■ **Exercise**: Every record should be copied exactly, and the images omitted.

■ **Data supplied**:
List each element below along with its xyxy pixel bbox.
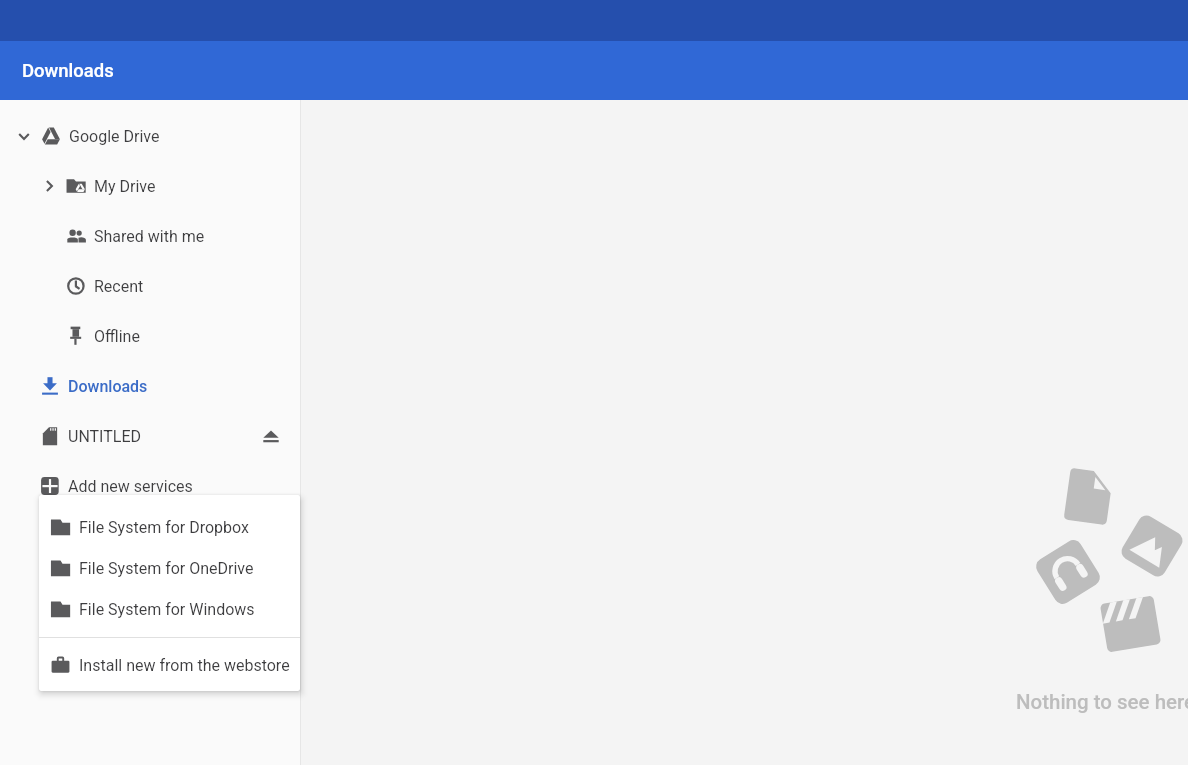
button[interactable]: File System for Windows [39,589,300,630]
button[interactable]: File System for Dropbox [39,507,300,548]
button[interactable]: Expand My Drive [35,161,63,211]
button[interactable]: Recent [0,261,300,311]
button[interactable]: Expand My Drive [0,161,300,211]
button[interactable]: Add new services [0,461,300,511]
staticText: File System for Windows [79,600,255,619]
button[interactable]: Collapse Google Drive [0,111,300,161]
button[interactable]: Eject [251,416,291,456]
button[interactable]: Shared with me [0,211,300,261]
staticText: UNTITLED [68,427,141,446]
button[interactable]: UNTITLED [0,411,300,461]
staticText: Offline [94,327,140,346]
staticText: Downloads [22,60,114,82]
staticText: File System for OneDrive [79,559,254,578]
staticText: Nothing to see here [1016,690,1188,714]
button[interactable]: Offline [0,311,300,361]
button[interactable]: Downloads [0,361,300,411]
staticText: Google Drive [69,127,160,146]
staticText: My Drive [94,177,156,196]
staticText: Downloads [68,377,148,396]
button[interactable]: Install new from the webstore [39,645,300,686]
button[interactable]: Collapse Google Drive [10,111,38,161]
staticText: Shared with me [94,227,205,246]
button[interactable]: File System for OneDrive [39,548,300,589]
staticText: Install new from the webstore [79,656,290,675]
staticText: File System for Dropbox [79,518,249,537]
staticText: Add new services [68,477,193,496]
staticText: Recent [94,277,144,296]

■ **Exercise output**:
List each element below along with its xyxy pixel bbox.
button[interactable]: File System for Windows [39,589,300,630]
button[interactable]: File System for Dropbox [39,507,300,548]
button[interactable]: Expand My Drive [35,161,63,211]
button[interactable]: Recent [0,261,300,311]
button[interactable]: Expand My Drive [0,161,300,211]
button[interactable]: Add new services [0,461,300,511]
staticText: File System for Windows [79,600,255,619]
button[interactable]: Collapse Google Drive [0,111,300,161]
button[interactable]: Eject [251,416,291,456]
button[interactable]: Shared with me [0,211,300,261]
staticText: UNTITLED [68,427,141,446]
button[interactable]: UNTITLED [0,411,300,461]
staticText: Offline [94,327,140,346]
staticText: Downloads [22,60,114,82]
staticText: File System for OneDrive [79,559,254,578]
staticText: Nothing to see here [1016,690,1188,714]
button[interactable]: Offline [0,311,300,361]
button[interactable]: Downloads [0,361,300,411]
staticText: Google Drive [69,127,160,146]
staticText: My Drive [94,177,156,196]
staticText: Downloads [68,377,148,396]
button[interactable]: Install new from the webstore [39,645,300,686]
button[interactable]: Collapse Google Drive [10,111,38,161]
staticText: Shared with me [94,227,205,246]
button[interactable]: File System for OneDrive [39,548,300,589]
staticText: Install new from the webstore [79,656,290,675]
staticText: File System for Dropbox [79,518,249,537]
staticText: Add new services [68,477,193,496]
staticText: Recent [94,277,144,296]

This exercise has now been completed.